** ABOUT THIS TASK **
The lines to print are the one containing "Get Started (230, 1878)" and every line after it through the end of the entries below. Print them exactly and nothing else.

** RECORD EXTRACTS **
* * * * * * *
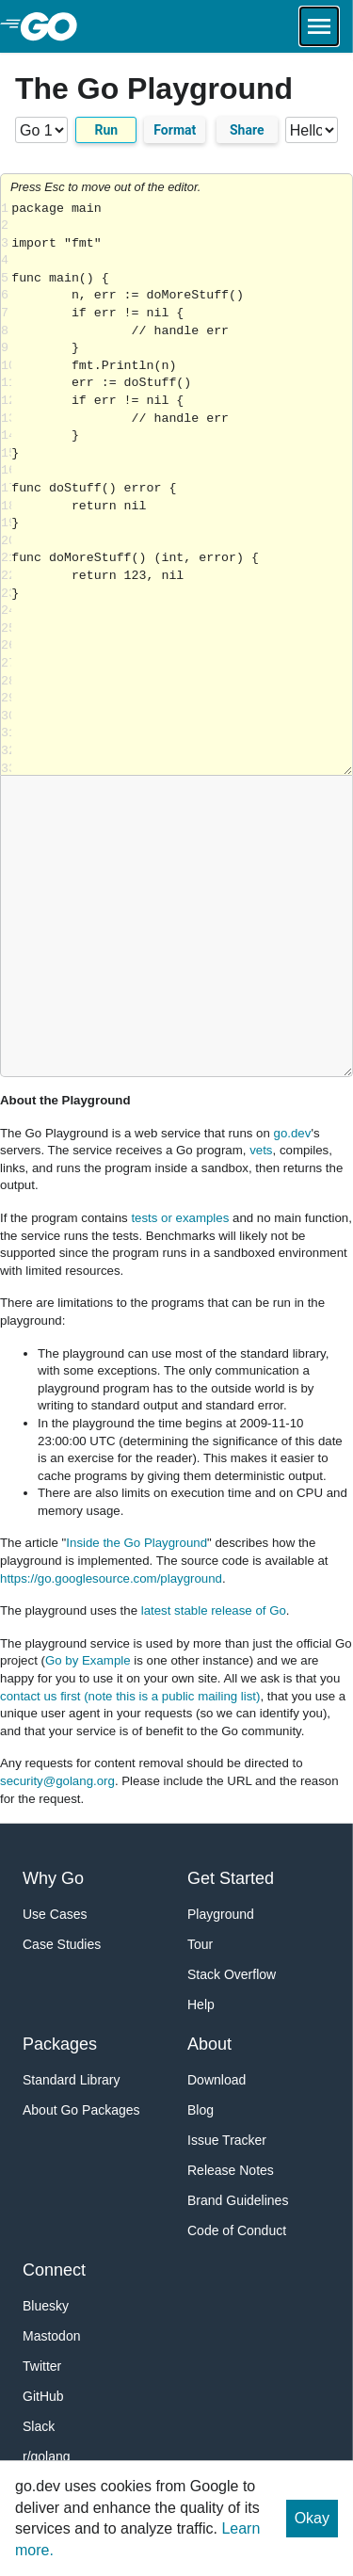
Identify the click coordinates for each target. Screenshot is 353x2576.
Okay (312, 2518)
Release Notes (230, 2170)
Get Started (230, 1878)
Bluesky (46, 2305)
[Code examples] (311, 130)
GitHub (43, 2396)
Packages (60, 2044)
* * * * * * *
** SOLUTION FOR THIS EXERCISE **
Get Started (230, 1878)
Bluesky (46, 2305)
[Code examples] (311, 130)
GitHub (43, 2396)
Packages (60, 2044)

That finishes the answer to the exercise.